How are attrition rates, hiring rates and growth rates calculated? The attrition rate $$a_g(t)$$, and hiring rate $$h_g(t)$$ are calculated at the particular granularity level $$g$$ chosen and the month $$t$$. In the formulae below, $$o_g(j)$$, $$i_g(j)$$ denote the outflows, inflows at the particular granularity level $$g$$ in the month $$j$$ and $$\bar{c}_g(t)$$ denote the average head count at that granularity over the last year. Growth rate is the difference between hiring rate and attrition rate.

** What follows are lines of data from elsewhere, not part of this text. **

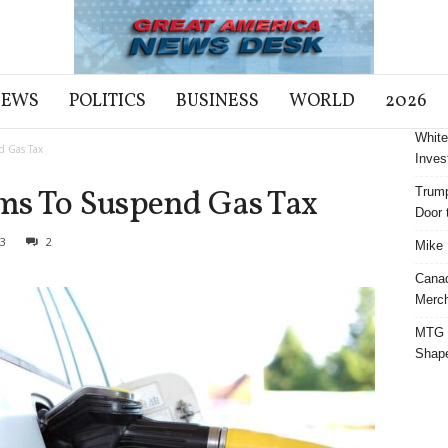
NEWS
POLITICS
BUSINESS
WORLD
2026
White
d Gas Tax
Inves
ms To Suspend Gas Tax
Trump
Door t
3
2
Mike 
Cana
Merch
MTG S
Shap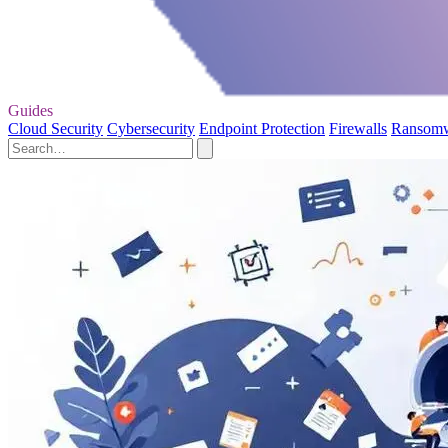
Guides
Cloud Security
Cybersecurity
Endpoint Protection
Firewalls
Ransom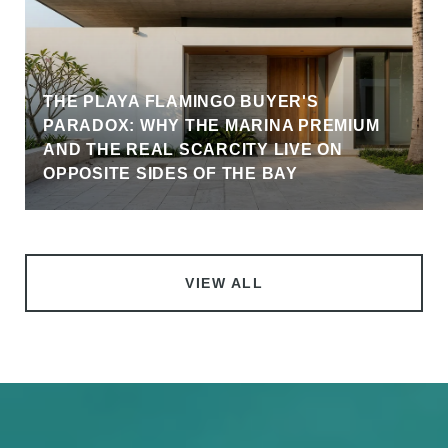
THE PLAYA FLAMINGO BUYER'S
PARADOX: WHY THE MARINA PREMIUM
AND THE REAL SCARCITY LIVE ON
OPPOSITE SIDES OF THE BAY
VIEW ALL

\begin{align}\begin{aligned}a_g(t) = 100 \cdot \frac{\sum_{j=t-11}^{t} o_g(j)}{\bar{c}_g(t)}\\h_g(t) = 100 \cdot \frac{\sum_{j=t-11}^{t} i_g(j)}{\bar{c}_g(t)}\\\bar{c}_g(t) = \frac{1}{12} \sum_{j=t-11}^{t} c_g(j)\end{aligned}\end{align}

## Known Issues¶

### Skill Data Sparsity¶

The Issue: Our profile data is combined from multiple sources which all gather only publicly available profiles. Around May, 2021, user skills disappeared from the majority of public profiles. They are visible on small minority of public profiles which we collect, but it may be important for your usecase to understand that we do not see the most recently added skills for most existing users, and we do not see any skills for most new users.

The Scope: This affects the user Skill File and the Skill Dynamics File. The Skill Dynamics File still tracks the skills that we do see as they follow a user to new positions.

The Outlook: We will continue to capture the skills when they appear on public profiles, and monitor for any changes in their availability. We have a model close to production which predicts missing skills that may be useful in filling the gaps in the Skill File as well as improving the currency of the Skill Dynamics File.

Updated: June 3, 2022

## Bug Fixes¶

### Highest Degree¶

(June 13, 2022) We fixed a big where highest degree was sometimes obviously not the highest degree.